Vior Acquires The Tonya Gold Project In The Rye Patch Mineral Trend, Pershing County, Nevada
QUÉBEC, CANADA, March 5, 2018 – SOCIÉTÉ D’EXPLORATION MINIÈRE VIOR INC. (TSX VENTURE (VIO), FRANKFURT (VL51) (“Vior” or the “Company”), is pleased to announce that it has acquired through its wholly owned subsidiary, Vior Gold (USA) LLC (“Vior USA”), the Tonya Gold Project (“Tonya” or the “Property”) from Gold Range Company LLC (“Gold Range”). The agreement grants Vior the exclusive mineral rights to the Tonya Property, located 65 kilometers northeast of the town of Lovelock, in Pershing County, Nevada, USA. Vior has also just finalized an agreement to acquire all surface rights on the Property which will allow complete access for all future exploration, drilling and development work.
The Tonya Project is comprised of 71 claims for 501 hectares located in western Nevada at the north end of the Humboldt Range. The Humboldt mountain range forms the core of the Rye Patch Mineral Belt and is host to numerous gold deposits, mines and prospects, including the Florida Canyon Mine, 2.3 M oz. gold produced, the Coeur Rochester Mine, 1.65 M oz. gold and 148 M oz. silver produced, the Relief Canyon Mine and the recently discovered and developed Spring Valley Deposit.
The Tonya Project is in the early stages of exploration. Work completed to date includes some outcrop sampling, a local detailed soil survey and limited rotary drilling. The property has geological similarities to the nearby Florida Canyon and Standard mines, as it is also covered by the limestones of the Natchez Pass Formation and the argillites of the Grass Valley Formation, which host the mineralization in both deposits. The geochemical pathfinders in soils show clustered anomalies in gold, antimony and arsenic. Interpretation of the work to date indicates the Tonya Project represents the upper levels of an epithermal gold system similar to other gold deposits in the Belt. Some historical rotary drilling results suggest the potential for gold values to increase at depth.

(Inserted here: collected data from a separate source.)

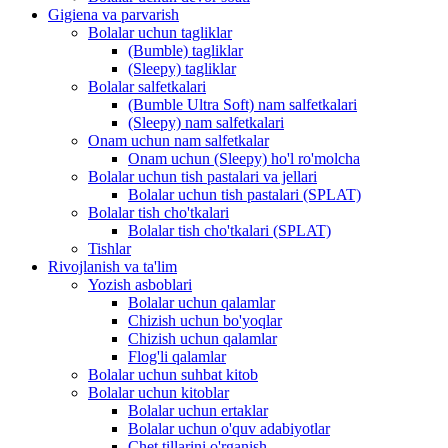
Gigiena va parvarish
Bolalar uchun tagliklar
(Bumble) tagliklar
(Sleepy) tagliklar
Bolalar salfetkalari
(Bumble Ultra Soft) nam salfetkalari
(Sleepy) nam salfetkalari
Onam uchun nam salfetkalar
Onam uchun (Sleepy) ho'l ro'molcha
Bolalar uchun tish pastalari va jellari
Bolalar uchun tish pastalari (SPLAT)
Bolalar tish cho'tkalari
Bolalar tish cho'tkalari (SPLAT)
Tishlar
Rivojlanish va ta'lim
Yozish asboblari
Bolalar uchun qalamlar
Chizish uchun bo'yoqlar
Chizish uchun qalamlar
Flog'li qalamlar
Bolalar uchun suhbat kitob
Bolalar uchun kitoblar
Bolalar uchun ertaklar
Bolalar uchun o'quv adabiyotlar
Chet tillarini o'rganish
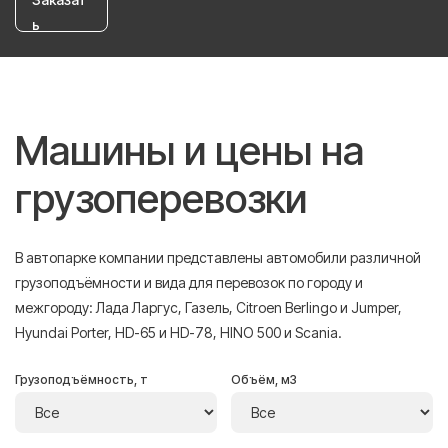
ь
Машины и цены на
грузоперевозки
В автопарке компании представлены автомобили различной
грузоподъёмности и вида для перевозок по городу и
межгороду: Лада Ларгус, Газель, Citroen Berlingo и Jumper,
Hyundai Porter, HD-65 и HD-78, HINO 500 и Scania.
Грузоподъёмность, т
Объём, м3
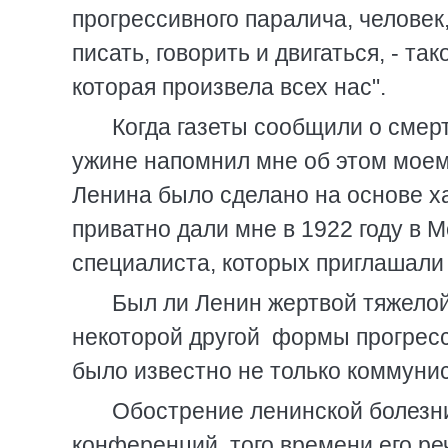
прогрессивного паралича, человек
писать, говорить и двигаться, - та
которая произвела всех нас".
Когда газеты сообщили о смер
ужине напомнил мне об этом моем
Ленина было сделано на основе х
приватно дали мне в 1922 году в
специалиста, которых приглашали 
Был ли Ленин жертвой тяжелой
некоторой другой формы прогресс
было известно не только коммуни
Обострение ленинской болезни
конференций того времени его реч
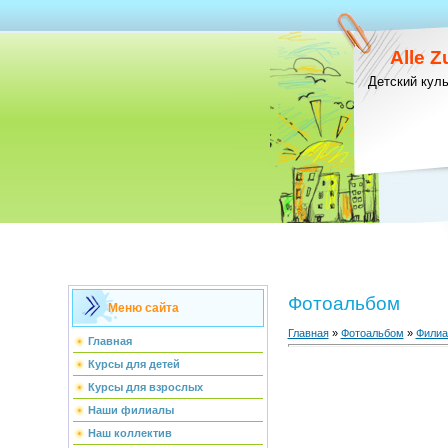
Alle 
Детский кул
Фотоальбом
Меню сайта
Главная
»
Фотоальбом
»
Фили
Главная
Курсы для детей
Курсы для взрослых
Наши филиалы
Наш коллектив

Modern exploration work has been limited on the Tonya Project due to private ownership. Vior’s plan is to evaluate previous data, conduct mapping, including rock chip sampling and soil analysis with the objective of identifying the best drill targets for its initial drilling program. The exploration program is planned to begin in early spring 2018.
Under the terms of the agreement, Vior USA will acquire from Gold Range the exclusive rights to exploration and development of the Tonya Project. Vior USA will pay an Advance Royalty in US dollars to Gold Range according to the following schedule:
- US $10,000 has been paid on execution of the lease on August 9, 2017
On or before each of the following:
- US $10,000 First Anniversary
- US $10,000 Second Anniversary
- US $15,000 Third Anniversary
- US $15,000 Fourth Anniversary
- US $25,000 Fifth Anniversary and on each Anniversary thereafter increasing by US $10,000 per year until commencement of commercial production, at which time the Advance Royalty will terminate.
Gold Range shall also retain a Production Royalty of 3% NSR. Vior USA will have the right to buy back up to 2% of the Production Royalty by paying Gold Range the sum of US $1,000,000 for each 1%.
A director of the Company participated in the private placement that closed on December 22, 2017 (see press release dated December 22, 2017) and subscribed for an amount of 100,000 Units representing an amount of $10,000. Participation of an insider of the Company in the private placement constitutes a “related party transaction” as defined under Regulation 61-101 – Respecting Protection of Minority Security Holders in Special Transactions (“Regulation 61- 101”). The private placement is exempt from the formal valuation and minority shareholder approval requirements of Regulation 61-101 as neither the fair market value of securities being issued to the insider nor the consideration being paid by the insider exceeds 25% of the Company’s market capitalization. The Company did not file a material change report 21 days prior to the closing of the private placement as the details of the participation of the insider of the Company had not been confirmed at that time.